Mike Gravier (born September 27, 1960) is an American football coach and former player. He is the head football coach at Hug High School in Reno, Nevada, a position he had held since 2019. Gravier served as the head football coach at Malone College—now known as Malone University—in Canton, Ohio, from 1995 to 1998 and at Bluefield College in Bluefield, Virginia, in 2012. He was also the interim head football coach at Valparaiso University in Valparaiso, Indiana, for the final game of the 2013 season.

Gravier played college football at Grand Valley State University. At Malone, he led the Malone Pioneers football to significant victories early in the history of the program and an NAIA Division II playoff appearance in the program's third year.

Coaching career

Malone
Gravier was the second head football coach at Malone College—now known as Malone University—in Canton, Ohio, serving for four seasons, from 1995 to 1998, and compiling a record of  His career coaching record at Malone was 30–12–1.  This ranks him first at Malone in total wins and first at Malone in winning percentage.

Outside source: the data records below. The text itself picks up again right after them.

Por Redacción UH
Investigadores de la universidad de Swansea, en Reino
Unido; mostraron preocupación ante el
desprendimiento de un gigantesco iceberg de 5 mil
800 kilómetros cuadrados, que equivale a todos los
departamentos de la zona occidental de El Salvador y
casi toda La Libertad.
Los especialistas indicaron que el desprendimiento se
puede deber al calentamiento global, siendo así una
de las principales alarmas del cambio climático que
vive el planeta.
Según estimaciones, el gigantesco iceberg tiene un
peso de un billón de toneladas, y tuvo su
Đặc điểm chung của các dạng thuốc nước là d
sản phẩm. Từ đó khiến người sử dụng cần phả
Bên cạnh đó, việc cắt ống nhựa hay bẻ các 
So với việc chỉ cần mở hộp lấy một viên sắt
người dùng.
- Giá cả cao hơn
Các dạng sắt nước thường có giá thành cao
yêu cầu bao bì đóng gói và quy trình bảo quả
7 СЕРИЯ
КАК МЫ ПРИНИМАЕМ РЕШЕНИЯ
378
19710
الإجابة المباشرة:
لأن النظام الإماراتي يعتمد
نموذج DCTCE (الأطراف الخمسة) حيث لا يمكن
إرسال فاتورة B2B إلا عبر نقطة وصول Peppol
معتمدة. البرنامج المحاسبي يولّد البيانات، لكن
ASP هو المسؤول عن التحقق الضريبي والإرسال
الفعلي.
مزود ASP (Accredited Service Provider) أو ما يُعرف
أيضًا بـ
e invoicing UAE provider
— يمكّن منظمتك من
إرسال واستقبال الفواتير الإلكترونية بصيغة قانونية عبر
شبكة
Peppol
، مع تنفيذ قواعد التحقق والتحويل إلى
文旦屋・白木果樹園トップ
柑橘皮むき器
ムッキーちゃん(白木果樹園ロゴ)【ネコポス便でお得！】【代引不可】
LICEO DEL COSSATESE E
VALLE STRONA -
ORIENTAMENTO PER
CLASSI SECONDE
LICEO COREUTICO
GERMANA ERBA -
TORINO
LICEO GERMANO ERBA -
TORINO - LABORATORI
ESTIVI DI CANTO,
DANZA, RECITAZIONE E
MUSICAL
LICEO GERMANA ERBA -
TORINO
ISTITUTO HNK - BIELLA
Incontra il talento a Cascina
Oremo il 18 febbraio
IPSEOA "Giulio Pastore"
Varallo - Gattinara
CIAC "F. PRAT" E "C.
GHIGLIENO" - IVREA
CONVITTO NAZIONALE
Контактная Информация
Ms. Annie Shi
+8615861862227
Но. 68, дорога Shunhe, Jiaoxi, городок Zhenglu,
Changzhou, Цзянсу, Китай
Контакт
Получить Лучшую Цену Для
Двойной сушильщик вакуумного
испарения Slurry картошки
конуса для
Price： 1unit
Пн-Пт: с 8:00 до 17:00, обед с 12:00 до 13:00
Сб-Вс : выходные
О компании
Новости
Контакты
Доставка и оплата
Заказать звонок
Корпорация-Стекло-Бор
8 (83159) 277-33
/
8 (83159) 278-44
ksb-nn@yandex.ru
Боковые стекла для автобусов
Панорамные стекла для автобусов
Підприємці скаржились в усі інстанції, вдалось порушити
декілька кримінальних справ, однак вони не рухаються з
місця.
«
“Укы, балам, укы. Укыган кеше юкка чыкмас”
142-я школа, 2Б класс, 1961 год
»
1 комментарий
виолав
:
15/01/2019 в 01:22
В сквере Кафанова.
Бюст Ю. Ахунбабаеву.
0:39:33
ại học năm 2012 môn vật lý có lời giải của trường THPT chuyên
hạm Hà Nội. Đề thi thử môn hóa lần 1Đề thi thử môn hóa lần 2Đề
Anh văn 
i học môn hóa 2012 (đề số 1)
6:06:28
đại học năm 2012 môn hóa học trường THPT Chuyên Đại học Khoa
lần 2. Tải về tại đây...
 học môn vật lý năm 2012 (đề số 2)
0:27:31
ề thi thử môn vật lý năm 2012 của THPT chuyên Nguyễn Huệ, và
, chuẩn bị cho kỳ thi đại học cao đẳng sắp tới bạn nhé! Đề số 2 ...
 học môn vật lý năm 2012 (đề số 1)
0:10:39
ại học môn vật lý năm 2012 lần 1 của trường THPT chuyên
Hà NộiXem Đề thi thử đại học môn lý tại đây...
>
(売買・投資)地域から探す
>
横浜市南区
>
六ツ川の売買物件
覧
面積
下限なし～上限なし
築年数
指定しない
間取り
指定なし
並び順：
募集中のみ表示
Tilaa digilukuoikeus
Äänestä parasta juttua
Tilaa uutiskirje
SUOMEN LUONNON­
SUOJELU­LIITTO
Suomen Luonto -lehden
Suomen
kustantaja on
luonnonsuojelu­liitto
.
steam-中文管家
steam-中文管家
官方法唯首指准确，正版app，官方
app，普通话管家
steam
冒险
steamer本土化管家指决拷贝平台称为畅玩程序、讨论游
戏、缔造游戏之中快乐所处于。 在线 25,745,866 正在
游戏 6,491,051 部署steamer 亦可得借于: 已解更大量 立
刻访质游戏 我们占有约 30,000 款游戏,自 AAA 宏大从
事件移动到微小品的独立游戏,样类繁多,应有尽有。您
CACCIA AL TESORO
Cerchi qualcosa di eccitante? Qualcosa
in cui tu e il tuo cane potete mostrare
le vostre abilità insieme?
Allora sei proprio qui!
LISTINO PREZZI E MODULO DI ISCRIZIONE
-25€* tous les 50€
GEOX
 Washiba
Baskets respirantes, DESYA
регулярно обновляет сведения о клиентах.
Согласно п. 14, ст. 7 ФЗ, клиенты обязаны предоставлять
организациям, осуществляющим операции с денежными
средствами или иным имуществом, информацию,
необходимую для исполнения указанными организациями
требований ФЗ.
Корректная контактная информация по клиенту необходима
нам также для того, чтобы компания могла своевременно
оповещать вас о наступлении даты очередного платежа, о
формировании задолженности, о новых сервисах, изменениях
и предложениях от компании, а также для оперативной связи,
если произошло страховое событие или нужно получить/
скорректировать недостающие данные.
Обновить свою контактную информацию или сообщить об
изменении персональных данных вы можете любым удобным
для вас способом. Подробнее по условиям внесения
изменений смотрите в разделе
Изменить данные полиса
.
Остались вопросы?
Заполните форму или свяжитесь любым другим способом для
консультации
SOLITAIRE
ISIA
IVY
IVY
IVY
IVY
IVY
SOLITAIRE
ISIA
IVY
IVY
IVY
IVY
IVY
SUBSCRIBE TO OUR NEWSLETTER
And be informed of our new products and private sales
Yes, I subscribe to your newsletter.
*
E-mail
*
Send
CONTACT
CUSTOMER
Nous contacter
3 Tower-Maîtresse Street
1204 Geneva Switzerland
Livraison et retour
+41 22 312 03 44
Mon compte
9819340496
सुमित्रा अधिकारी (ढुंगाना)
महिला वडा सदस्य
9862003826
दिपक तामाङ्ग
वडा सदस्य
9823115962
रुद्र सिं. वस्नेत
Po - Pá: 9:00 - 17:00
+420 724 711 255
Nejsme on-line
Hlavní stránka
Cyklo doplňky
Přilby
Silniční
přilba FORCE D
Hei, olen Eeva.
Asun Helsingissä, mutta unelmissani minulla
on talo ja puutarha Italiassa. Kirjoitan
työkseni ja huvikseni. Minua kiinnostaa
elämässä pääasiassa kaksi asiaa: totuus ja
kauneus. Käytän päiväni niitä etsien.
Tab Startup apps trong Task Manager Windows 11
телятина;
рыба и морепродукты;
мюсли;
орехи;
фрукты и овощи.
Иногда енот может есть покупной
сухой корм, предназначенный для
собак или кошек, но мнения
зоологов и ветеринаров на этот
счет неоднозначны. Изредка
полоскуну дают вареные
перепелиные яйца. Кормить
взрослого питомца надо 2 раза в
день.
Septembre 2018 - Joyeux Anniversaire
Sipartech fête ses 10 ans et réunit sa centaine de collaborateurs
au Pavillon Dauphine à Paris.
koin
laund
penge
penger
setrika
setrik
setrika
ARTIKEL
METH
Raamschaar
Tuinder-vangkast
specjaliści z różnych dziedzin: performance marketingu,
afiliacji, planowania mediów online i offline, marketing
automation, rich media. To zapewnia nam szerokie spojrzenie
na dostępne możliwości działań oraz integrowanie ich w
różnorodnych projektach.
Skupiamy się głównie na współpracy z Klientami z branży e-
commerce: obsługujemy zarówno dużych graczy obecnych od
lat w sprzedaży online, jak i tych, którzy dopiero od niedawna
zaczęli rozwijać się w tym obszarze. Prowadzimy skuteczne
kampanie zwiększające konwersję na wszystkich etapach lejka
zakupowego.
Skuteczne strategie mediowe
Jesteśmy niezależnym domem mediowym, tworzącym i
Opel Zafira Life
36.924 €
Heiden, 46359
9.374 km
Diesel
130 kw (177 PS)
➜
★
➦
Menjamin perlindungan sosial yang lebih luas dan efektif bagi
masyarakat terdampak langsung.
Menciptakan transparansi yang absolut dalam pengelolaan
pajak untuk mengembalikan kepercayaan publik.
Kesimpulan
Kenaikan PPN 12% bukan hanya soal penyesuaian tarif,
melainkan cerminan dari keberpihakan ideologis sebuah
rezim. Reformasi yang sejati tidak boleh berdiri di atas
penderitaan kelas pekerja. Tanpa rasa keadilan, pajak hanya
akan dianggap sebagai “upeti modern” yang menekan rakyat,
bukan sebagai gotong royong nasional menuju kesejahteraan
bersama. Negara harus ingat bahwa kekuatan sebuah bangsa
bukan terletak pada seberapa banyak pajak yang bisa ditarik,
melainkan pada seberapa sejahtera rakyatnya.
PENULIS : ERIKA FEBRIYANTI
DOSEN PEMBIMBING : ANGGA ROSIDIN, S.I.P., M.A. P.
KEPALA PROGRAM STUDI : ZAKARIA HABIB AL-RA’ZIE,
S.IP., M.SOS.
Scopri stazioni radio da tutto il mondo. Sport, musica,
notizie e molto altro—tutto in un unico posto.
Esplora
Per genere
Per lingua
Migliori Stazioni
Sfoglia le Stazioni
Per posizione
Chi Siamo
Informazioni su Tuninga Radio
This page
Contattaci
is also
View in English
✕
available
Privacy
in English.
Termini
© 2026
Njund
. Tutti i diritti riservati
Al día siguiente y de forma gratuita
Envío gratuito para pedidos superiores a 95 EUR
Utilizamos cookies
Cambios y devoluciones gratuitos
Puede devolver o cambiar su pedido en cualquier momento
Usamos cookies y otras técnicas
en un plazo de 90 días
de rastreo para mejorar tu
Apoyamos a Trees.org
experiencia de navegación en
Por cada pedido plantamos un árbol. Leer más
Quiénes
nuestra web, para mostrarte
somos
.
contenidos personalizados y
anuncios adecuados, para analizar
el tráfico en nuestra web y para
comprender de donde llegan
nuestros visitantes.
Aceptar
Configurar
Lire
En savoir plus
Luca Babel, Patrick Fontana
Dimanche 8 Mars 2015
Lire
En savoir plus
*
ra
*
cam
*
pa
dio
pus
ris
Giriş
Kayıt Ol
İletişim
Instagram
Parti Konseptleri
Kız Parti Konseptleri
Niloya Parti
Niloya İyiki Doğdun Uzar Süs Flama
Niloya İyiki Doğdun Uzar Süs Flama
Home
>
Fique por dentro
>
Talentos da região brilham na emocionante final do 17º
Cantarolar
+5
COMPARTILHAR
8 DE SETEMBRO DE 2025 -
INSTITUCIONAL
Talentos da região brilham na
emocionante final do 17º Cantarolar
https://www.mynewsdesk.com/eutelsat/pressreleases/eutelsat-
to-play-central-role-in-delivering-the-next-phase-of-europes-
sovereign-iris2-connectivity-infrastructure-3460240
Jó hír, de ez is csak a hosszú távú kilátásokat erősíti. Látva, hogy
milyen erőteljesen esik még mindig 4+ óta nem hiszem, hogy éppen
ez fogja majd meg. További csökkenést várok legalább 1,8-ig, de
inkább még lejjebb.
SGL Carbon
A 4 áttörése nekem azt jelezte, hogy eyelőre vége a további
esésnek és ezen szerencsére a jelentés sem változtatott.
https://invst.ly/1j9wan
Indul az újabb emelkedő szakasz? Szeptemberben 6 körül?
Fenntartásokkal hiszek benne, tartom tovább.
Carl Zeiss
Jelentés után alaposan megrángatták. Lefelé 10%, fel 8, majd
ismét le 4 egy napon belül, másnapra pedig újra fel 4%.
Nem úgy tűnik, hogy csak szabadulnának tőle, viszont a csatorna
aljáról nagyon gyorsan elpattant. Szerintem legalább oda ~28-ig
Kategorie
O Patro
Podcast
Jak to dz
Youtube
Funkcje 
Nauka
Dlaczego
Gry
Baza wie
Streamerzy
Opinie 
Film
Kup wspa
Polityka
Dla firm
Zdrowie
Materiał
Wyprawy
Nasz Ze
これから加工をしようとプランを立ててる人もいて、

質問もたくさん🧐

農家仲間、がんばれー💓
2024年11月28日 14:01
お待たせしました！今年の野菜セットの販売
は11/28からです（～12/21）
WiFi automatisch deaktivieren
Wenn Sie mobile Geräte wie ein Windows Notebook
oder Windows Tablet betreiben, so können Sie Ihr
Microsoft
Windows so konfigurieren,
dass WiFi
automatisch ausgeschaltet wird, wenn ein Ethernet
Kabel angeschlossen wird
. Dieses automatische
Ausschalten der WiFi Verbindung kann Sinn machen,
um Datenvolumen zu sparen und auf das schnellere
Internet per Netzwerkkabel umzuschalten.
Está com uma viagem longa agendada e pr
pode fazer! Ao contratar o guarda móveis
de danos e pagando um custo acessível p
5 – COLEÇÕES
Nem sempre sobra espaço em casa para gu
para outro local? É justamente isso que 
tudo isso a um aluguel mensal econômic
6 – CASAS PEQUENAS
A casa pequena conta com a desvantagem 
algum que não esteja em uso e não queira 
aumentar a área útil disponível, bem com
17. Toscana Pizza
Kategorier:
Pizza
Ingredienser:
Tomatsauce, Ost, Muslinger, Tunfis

Gravier's success at Malone is supported by his first-year record of 10 wins, 1 loss, and 1 tie and included a victory over rival Geneva College. The sole loss came in the quarterfinal playoffs for the NAIA national championships.  His team also reached the national championship hunt during his last season at Malone, losing to Georgetown College.  Three of the four years he coached at Malone, his team was either league champion or co-champion.  In spite of his success on the field, he was asked to resign by the administration a week before the season opening game of 1999 after allegations surfaced that he struck a student athlete during a practice session.

Assistant coaching
Prior to coaching at Malone, he was an assistant coach for the Michigan Tech Huskies and at Southeast Missouri State  He also was an assistant at Malone under head coach Joe Palmisano, whom he replaced to be the head coach.  He also worked as the tight ends coach at Concord University in Athens, West Virginia.

Bluefield College
Gravier was the head coach for the Bluefield College Rams in Bluefield, Virginia. The program participated in non-sanctioned "club play" for the 2011 season and joined the NAIA's Mid-South Conference beginning in the 2012 football season.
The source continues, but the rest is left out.